Train/Validation/Test Split
def train_val_test_split(X, y, train_ratio=0.7, val_ratio=0.15):
"""Split data into train, validation, and test sets."""
n_samples = len(X)
# Calculate split indices
train_end = int(n_samples * train_ratio)
val_end = int(n_samples * (train_ratio + val_ratio))
# Shuffle indices
indices = np.random.permutation(n_samples)
# Split indices
train_idx, val_idx, test_idx = np.split(indices, [train_end, val_end])
return (X[train_idx], y[train_idx],
X[val_idx], y[val_idx],
X[test_idx], y[test_idx])
# Example usage
X = np.random.randn(1000, 10)
y = np.random.randint(0, 2, 1000)
X_train, y_train, X_val, y_val, X_test, y_test = train_val_test_split(X, y)
print(f"Train: {len(X_train)}, Val: {len(X_val)}, Test: {len(X_test)}")
Chunked File Processing
def process_large_array(filepath, chunk_size=10000):
"""Process a large array in memory-efficient chunks."""
data = np.load(filepath)
n_chunks = int(np.ceil(len(data) / chunk_size))

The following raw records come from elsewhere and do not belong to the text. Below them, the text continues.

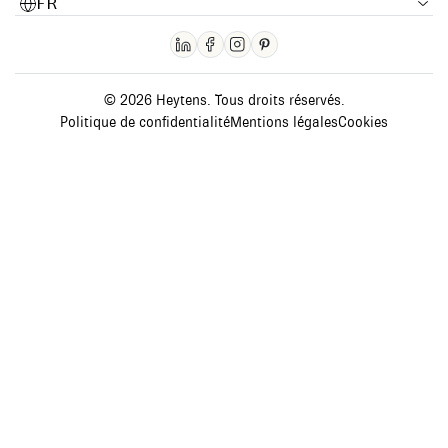
FR
© 2026 Heytens. Tous droits réservés.
Politique de confidentialité
Mentions légales
Cookies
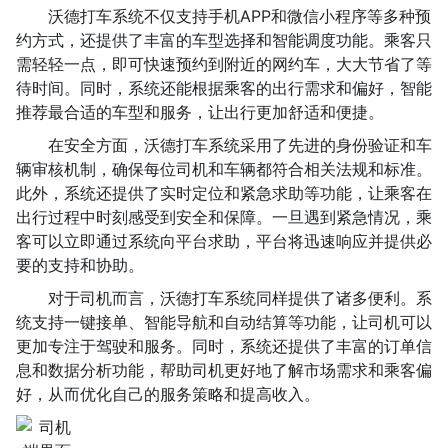
沃德打车系统不仅支持手机APP和微信小程序等多种预
约方式，还提供了丰富的车型选择和智能调度功能。乘客只
需轻轻一点，即可快速预约到附近的网约车，大大节省了等
待时间。同时，系统还能根据乘客的出行需求和偏好，智能
推荐最合适的车型和服务，让出行更加舒适和便捷。
在安全方面，沃德打车系统采用了先进的身份验证和车
辆审核机制，确保每位司机和车辆都符合相关法规和标准。
此外，系统还提供了实时定位和紧急求助等功能，让乘客在
出行过程中时刻感受到安全和保障。一旦遇到紧急情况，乘
客可以立即通过系统向平台求助，平台将迅速响应并提供必
要的支持和协助。
对于司机而言，沃德打车系统同样提供了诸多便利。系
统支持一键接单、智能导航和自动结算等功能，让司机可以
更加专注于驾驶和服务。同时，系统还提供了丰富的订单信
息和数据分析功能，帮助司机更好地了解市场需求和乘客偏
好，从而优化自己的服务策略和提高收入。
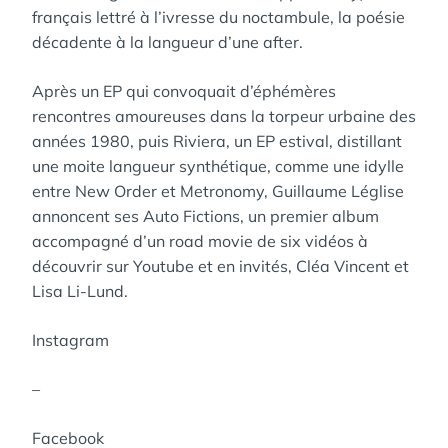
français lettré à l’ivresse du noctambule, la poésie
décadente à la langueur d’une after.
Après un EP qui convoquait d’éphémères
rencontres amoureuses dans la torpeur urbaine des
années 1980, puis Riviera, un EP estival, distillant
une moite langueur synthétique, comme une idylle
entre New Order et Metronomy, Guillaume Léglise
annoncent ses Auto Fictions, un premier album
accompagné d’un road movie de six vidéos à
découvrir sur Youtube et en invités, Cléa Vincent et
Lisa Li-Lund.
Instagram
–
Facebook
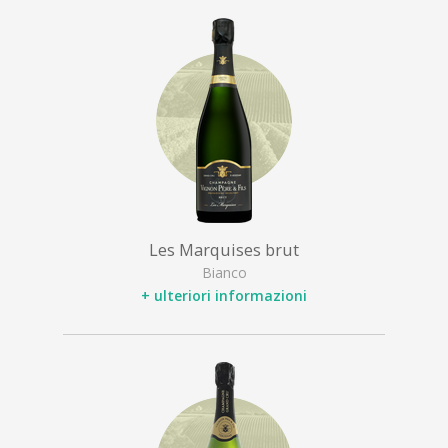
Les Marquises brut
Bianco
+ ulteriori informazioni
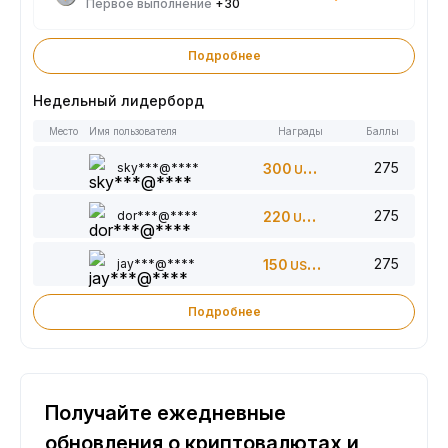
Первое выполнение
+30
Подробнее
Недельный лидерборд
Место
Имя пользователя
Награды
Баллы
275
sky***@****
300
USDT
275
dor***@****
220
USDT
275
jay***@****
150
USDT
Подробнее
Получайте ежедневные
обновления о криптовалютах и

chunks = np.array_split(data, n_chunks)
results = []
for i, chunk in enumerate(chunks):
# Process each chunk
result = expensive_computation(chunk)
results.append(result)
print(f"Processed chunk {i+1}/{n_chunks}")
return np.concatenate(results)
K-Fold Cross Validation Indices
def k_fold_indices(n_samples, k=5):
"""Generate train/test indices for k-fold cross validation."""
indices = np.arange(n_samples)
np.random.shuffle(indices)
folds = np.array_split(indices, k)
for i in range(k):
test_idx = folds[i]
train_idx = np.concatenate([folds[j] for j in range(k) if j != i])
yield train_idx, test_idx
# Example usage
for fold, (train_idx, test_idx) in enumerate(k_fold_indices(100, k=5)):
print(f"Fold {fold}: {len(train_idx)} train, {len(test_idx)} test")
The key to using NumPy’s splitting functions effectively is matching the function to your requirements: use split() when equal divisions are mandatory, array_split() when you need flexibility, and the axis-specific variants when working with multi-dimensional data. Index-based splitting handles everything else.